Владимир Петров о русском языке с пристрастием: «Как тебя занесло в Калугу, гордый Джонатан Ливингстон?»*

Владимир Петров о русском языке с пристрастием: «Как тебя занесло в Калугу, гордый Джонатан Ливингстон?»*

Большие белоснежные чайки, каких я раньше встречал только на берегах моего балтийского детства, теперь самое обычное дело в небе над Калугой. Раньше встречал на речках только маленьких сереньких, а теперь вон какие тут селятся. Чайки частично перелетные птицы, а от водных просторов их отвлекает человеческое жилье с большими и сытными помойками.

Что за шумные нахальные красавицы кружат над Калугой, я разобрать не в состоянии. Но несколько дней назад калужский орнитолог Юрий Галченков опубликовал фото «чаечного» базара на берегу Оки неподалеку от Калуги. Он различил там несколько видов. Самые большие – клуши или, может быть, как он написал, восточные клуши – халеи. Даже из этой записи ясно, что всяких видов чайковых очень много.

Резкий и характерные крик чайки спутать с чем-то другим очень трудно.
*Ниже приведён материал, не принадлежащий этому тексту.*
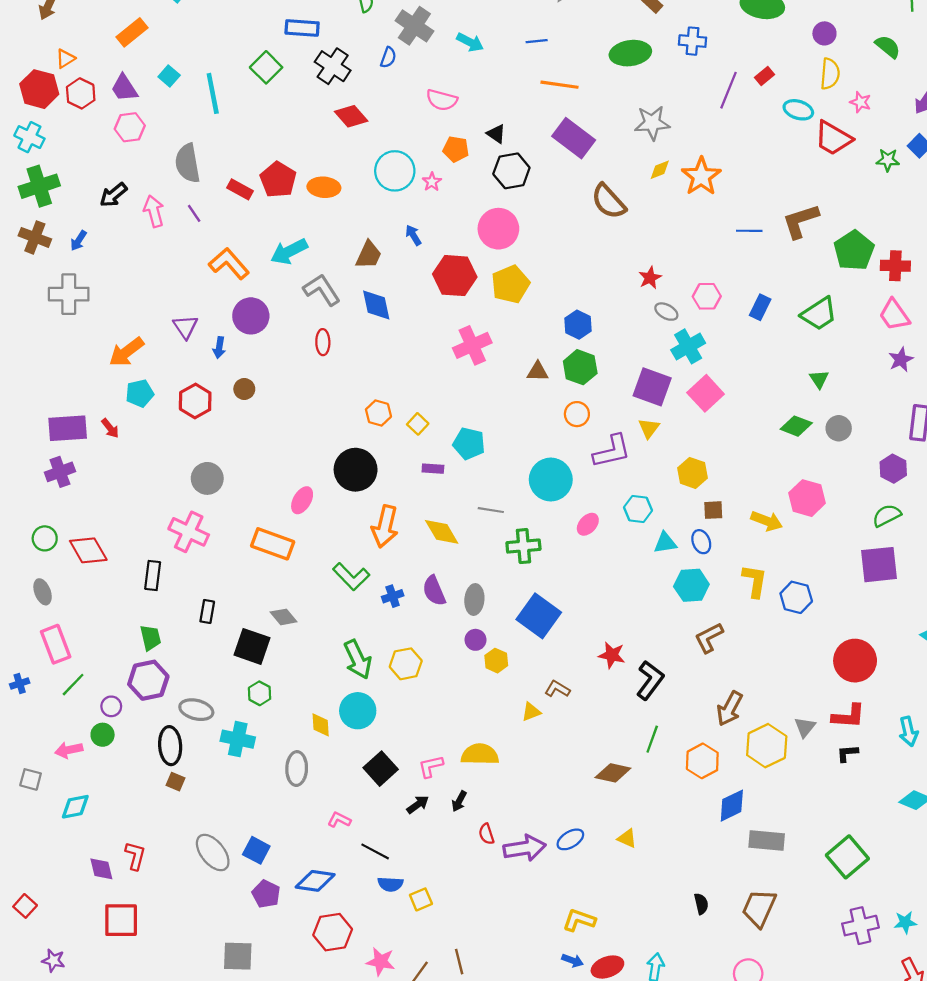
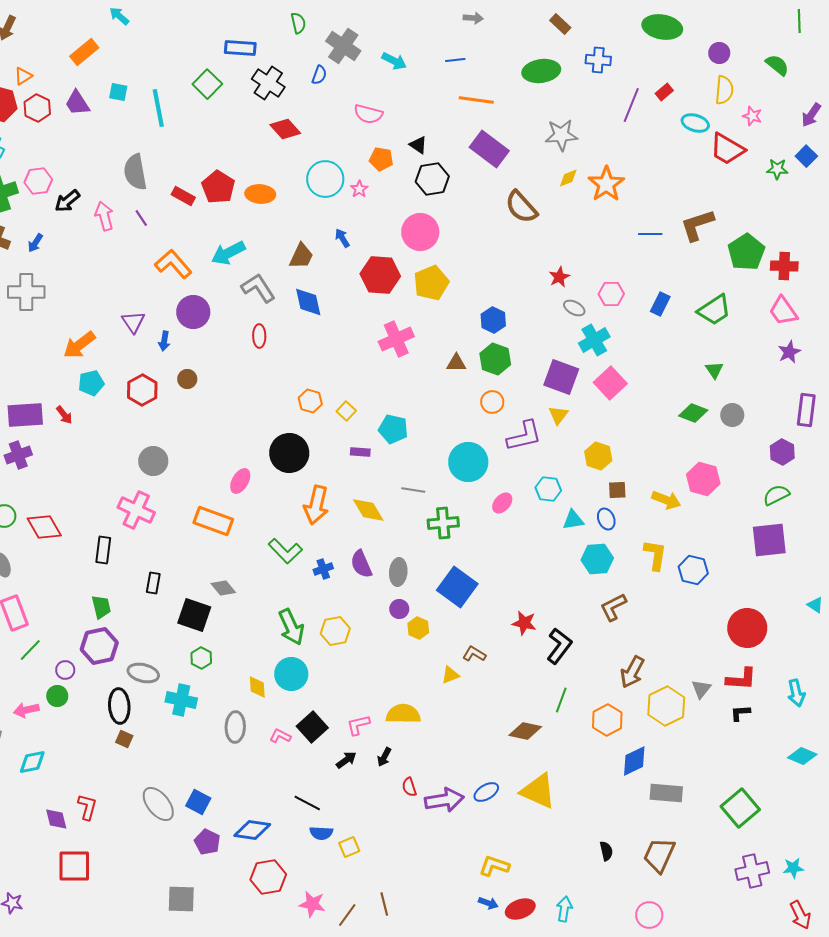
cyan square: (169, 76) -> (118, 92), turned -30
pink hexagon: (130, 127) -> (38, 181), moved
pink L-shape: (339, 820) -> (280, 736), moved
yellow triangle: (627, 838) -> (538, 791), size x2.0

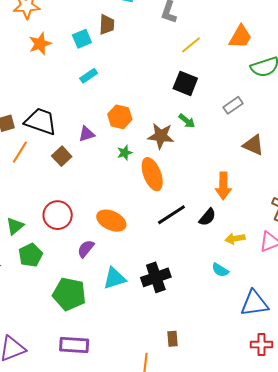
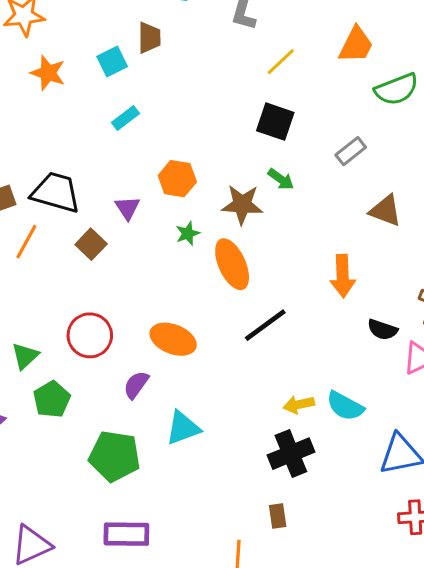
orange star: (40, 44) -> (48, 73), turned -30
purple triangle: (87, 134) -> (127, 208), turned -42
black semicircle: (207, 217) -> (382, 330), moved, turned 72
yellow arrow: (235, 239) -> (299, 405), moved
cyan semicircle: (220, 270) -> (345, 406), size x1.4
black cross: (156, 277) -> (291, 454), moved

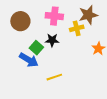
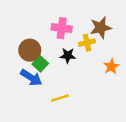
brown circle: (20, 21) -> (30, 50), moved
black star: (52, 40) -> (68, 55), moved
Все лингвисты сходятся во мнении, что слово чайка – темное, то есть происхождение его трудно установить. Мало того, в некоторых славянских языках и диалектах, в том числе и русских говорах чайкой называется чибис. Видимо, потому что крики чибиса и чайки чем-то похожи, а в народной мифологии эти птицы имеют сходные задачи: например, их крик – знак тревоги, опасности.

Считается, что слово чайка по происхождению звукоподражательное. Правда, в громких воплях этих птиц не различаю «чай-чай». Зато реконструированное древнее *kjajа куда как ближе к тому, что слышится.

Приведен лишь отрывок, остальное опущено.